Confiança no elenco e nos jogadores
Filipe Luís demonstrou confiança no elenco e na capacidade dos jogadores de se adaptarem às suas ideias, mesmo com o pouco tempo de preparação. Ele elogiou o cuidado dos atletas com o próprio corpo e a qualidade técnica apresentada.
“Não me impressiona porque eu já conheço os jogadores, sei da ambição que os jogadores têm de jogar, performar e se divertir dentro do campo. Quando o time tem tempo para treinar, ele desenvolve todas as ideias, ele pega todos os conceitos. Hoje, por mais que tenha sido um jogo com um volume de finalização muito grande, existem coisas para melhorar sim, com certeza, mas foi um jogo espetacular”, analisou.
O técnico também exaltou a liderança de Bruno Henrique e o sacrifício de Pedro, que atuaram mesmo sem estarem em plenas condições físicas. “Um verdadeiro líder não se mede por palavras, mas sim por atitudes”, pontuou sobre o capitão.
Ousadia e coragem nas decisões
Filipe Luís reforçou a ideia de que decisões importantes no futebol exigem coragem, tanto por parte dos jogadores quanto da comissão técnica e diretoria. Ele citou o exemplo do Campeonato Carioca do ano anterior, que foi utilizado como pré-temporada com riscos, mas resultou em título.

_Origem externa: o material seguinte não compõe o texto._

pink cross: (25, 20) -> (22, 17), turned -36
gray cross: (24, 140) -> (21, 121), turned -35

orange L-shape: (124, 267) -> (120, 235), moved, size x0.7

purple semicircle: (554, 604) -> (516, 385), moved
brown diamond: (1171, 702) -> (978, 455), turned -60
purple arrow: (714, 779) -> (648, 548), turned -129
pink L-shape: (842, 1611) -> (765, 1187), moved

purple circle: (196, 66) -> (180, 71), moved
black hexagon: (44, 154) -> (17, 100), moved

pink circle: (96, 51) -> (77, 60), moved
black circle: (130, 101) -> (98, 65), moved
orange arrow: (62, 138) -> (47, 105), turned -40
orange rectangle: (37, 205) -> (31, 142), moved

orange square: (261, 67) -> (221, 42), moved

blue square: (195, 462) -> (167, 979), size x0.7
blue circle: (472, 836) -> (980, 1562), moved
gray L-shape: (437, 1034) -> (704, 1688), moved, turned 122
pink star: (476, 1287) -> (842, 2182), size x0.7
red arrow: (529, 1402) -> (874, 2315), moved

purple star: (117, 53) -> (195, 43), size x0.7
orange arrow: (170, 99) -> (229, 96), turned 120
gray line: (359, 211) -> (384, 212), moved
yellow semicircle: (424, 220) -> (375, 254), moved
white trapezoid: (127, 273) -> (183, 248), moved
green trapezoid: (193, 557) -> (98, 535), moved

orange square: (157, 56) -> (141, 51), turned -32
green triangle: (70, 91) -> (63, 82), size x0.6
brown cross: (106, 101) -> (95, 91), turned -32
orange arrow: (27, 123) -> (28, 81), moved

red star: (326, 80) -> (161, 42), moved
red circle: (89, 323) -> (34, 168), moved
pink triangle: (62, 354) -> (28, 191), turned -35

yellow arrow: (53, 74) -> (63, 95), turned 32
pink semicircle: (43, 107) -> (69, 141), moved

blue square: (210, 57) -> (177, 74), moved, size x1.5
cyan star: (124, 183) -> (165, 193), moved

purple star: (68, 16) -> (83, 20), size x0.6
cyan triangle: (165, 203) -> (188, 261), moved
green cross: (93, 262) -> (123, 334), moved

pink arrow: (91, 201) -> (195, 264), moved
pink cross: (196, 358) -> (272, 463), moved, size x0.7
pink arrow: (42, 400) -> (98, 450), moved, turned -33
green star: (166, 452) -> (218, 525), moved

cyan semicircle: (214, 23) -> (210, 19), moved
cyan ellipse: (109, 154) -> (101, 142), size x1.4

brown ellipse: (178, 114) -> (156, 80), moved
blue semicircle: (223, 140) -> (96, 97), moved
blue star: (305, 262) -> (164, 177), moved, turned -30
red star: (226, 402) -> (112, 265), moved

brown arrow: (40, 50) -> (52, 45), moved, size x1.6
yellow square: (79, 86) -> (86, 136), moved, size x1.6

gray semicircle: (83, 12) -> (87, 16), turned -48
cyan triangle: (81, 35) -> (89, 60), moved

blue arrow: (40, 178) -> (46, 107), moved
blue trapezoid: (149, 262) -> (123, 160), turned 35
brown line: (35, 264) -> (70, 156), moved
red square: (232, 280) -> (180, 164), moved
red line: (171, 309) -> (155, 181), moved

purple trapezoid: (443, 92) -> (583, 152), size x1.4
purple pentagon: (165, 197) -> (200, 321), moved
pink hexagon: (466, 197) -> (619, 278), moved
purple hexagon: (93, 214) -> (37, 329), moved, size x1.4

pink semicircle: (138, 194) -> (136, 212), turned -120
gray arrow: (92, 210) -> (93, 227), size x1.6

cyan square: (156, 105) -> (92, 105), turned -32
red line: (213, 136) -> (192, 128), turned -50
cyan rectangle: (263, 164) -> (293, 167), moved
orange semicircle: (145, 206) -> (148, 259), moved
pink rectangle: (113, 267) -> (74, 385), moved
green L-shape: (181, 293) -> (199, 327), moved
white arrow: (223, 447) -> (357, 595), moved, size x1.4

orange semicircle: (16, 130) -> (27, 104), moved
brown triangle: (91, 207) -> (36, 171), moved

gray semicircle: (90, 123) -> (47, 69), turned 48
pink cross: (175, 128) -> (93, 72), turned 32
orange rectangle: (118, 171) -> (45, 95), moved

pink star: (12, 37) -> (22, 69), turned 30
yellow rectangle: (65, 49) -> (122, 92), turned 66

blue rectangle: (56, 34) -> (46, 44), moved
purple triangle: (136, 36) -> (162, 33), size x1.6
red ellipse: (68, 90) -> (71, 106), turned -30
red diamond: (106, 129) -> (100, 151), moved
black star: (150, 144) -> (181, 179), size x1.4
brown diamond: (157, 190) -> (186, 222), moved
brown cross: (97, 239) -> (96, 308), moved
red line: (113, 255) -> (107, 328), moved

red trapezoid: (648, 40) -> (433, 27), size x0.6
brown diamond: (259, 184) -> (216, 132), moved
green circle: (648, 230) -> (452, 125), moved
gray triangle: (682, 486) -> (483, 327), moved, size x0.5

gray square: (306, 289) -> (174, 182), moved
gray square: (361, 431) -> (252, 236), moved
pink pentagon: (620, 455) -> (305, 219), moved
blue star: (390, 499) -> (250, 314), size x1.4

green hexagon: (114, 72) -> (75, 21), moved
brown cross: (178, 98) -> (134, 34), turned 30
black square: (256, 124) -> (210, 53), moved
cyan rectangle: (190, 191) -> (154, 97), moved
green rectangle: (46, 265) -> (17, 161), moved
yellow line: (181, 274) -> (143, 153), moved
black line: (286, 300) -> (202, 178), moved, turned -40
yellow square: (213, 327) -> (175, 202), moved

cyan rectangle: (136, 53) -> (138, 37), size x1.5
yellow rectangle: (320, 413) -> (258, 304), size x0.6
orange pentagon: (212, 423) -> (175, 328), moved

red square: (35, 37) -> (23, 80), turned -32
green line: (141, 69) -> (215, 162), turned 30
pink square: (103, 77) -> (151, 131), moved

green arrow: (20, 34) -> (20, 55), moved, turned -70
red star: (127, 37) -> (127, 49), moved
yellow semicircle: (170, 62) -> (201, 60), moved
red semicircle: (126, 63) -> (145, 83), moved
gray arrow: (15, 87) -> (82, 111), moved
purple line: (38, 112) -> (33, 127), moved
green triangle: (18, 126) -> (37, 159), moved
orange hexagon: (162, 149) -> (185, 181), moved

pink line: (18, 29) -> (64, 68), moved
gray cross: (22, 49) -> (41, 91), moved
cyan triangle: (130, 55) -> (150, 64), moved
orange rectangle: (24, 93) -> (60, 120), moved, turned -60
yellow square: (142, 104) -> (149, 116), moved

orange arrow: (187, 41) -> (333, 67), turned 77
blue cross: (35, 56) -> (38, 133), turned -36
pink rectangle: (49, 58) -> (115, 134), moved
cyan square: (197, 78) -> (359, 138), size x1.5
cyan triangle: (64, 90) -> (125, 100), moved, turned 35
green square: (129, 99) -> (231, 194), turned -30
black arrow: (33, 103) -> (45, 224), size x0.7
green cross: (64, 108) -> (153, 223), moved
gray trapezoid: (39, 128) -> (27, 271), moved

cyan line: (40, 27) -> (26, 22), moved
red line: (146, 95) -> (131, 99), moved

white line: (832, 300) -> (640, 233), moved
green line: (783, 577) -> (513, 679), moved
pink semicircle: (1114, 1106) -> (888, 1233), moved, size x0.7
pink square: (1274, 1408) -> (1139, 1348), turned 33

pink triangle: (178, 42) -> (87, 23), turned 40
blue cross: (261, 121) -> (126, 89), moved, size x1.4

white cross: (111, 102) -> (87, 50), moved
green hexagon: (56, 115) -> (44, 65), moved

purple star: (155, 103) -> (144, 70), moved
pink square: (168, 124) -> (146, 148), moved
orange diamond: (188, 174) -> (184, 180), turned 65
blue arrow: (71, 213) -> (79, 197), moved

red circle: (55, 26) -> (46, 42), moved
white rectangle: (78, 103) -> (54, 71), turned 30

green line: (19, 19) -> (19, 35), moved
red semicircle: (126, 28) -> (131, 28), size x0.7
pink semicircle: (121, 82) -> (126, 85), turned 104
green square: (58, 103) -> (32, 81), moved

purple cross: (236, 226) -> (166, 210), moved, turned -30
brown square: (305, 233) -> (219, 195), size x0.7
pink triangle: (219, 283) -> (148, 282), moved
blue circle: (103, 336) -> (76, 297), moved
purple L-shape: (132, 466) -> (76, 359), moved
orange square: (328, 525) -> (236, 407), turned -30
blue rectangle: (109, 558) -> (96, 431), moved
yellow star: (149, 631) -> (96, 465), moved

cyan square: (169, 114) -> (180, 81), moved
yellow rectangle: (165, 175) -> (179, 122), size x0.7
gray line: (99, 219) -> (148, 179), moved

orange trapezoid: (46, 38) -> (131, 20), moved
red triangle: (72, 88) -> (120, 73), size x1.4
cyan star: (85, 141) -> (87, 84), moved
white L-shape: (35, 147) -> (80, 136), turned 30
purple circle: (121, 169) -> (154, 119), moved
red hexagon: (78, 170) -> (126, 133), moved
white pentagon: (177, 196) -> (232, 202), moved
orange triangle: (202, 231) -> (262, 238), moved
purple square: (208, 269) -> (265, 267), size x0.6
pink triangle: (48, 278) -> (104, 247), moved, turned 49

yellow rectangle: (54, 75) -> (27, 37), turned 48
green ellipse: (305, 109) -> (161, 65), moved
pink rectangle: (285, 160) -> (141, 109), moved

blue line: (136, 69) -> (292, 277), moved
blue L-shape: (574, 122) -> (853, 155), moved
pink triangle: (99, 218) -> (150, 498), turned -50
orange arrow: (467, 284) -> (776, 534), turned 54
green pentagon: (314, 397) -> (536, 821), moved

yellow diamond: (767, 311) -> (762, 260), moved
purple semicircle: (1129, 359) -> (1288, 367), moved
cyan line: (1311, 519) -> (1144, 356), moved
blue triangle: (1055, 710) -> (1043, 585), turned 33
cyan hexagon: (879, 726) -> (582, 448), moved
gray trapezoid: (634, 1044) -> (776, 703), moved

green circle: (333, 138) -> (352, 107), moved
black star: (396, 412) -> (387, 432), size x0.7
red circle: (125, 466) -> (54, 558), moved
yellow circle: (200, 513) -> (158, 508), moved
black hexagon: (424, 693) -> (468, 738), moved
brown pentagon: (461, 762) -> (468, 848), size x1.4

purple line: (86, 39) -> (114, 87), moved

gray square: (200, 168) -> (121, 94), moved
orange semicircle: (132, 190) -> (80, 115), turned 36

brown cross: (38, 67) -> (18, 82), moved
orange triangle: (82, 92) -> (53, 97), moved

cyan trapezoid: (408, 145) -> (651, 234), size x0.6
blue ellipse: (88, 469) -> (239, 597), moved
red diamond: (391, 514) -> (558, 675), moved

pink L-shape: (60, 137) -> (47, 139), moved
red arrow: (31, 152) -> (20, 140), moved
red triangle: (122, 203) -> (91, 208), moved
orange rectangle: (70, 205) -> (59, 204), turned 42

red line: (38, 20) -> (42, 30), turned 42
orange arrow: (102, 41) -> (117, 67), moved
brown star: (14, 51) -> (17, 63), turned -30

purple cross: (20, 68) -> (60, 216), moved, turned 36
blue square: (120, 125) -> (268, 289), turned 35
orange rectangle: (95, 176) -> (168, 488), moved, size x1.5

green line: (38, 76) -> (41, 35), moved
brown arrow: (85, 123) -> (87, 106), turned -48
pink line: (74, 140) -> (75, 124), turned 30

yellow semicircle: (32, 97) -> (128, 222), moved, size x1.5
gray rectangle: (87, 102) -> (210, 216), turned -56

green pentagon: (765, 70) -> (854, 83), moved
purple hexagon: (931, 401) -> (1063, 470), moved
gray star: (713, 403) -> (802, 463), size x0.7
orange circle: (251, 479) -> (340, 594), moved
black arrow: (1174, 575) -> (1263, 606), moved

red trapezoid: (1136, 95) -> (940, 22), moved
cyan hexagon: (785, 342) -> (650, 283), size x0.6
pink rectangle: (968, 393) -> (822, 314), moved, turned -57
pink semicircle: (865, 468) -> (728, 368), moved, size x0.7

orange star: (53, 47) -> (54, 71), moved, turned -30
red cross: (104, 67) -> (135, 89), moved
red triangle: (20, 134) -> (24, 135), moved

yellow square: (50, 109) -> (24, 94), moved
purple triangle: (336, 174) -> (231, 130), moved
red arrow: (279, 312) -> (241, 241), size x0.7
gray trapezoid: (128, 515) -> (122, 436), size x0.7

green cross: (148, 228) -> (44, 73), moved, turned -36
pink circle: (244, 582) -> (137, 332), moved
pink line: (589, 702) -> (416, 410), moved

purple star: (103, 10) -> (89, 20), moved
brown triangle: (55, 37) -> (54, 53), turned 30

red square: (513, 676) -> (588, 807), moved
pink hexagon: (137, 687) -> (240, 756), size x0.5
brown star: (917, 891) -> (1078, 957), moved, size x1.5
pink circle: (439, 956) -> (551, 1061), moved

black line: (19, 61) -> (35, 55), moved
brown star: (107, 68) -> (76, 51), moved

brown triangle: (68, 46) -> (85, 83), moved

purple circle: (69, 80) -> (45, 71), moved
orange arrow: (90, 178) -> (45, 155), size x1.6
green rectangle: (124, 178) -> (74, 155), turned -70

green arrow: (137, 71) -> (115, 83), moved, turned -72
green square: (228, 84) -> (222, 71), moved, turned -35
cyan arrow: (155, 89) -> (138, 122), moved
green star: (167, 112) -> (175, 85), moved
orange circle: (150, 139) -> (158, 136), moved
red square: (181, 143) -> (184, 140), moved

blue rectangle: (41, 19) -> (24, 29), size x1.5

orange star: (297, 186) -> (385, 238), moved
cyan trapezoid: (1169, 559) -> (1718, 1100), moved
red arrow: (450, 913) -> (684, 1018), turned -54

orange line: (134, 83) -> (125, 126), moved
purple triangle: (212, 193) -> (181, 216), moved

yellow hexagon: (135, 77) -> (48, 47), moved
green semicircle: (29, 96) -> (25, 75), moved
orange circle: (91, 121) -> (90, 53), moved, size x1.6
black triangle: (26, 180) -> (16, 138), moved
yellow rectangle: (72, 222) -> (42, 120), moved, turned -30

“Riscos sempre existem. No primeiro planejamento que foi feito também havia riscos. Os riscos aconteceram de uma maneira negativa e para a instituição foi importante mudar esse planejamento, com outros riscos. Todos eles têm. Ano passado também teve. Falei aqui ano passado usaria o Carioca como pré-temporada para melhorar a forma física dos jogadores, com os riscos que existiam. Acabou que ganhamos o Carioca. Falei para vocês, pode ser que meu trabalho esteja em jogo, mas quero correr esse risco. Todas as decisões requerem muita coragem das pessoas que estão aqui. Por sorte somos pessoas corajosas e assumimos os riscos. Vamos enfrentá-los”, concluiu.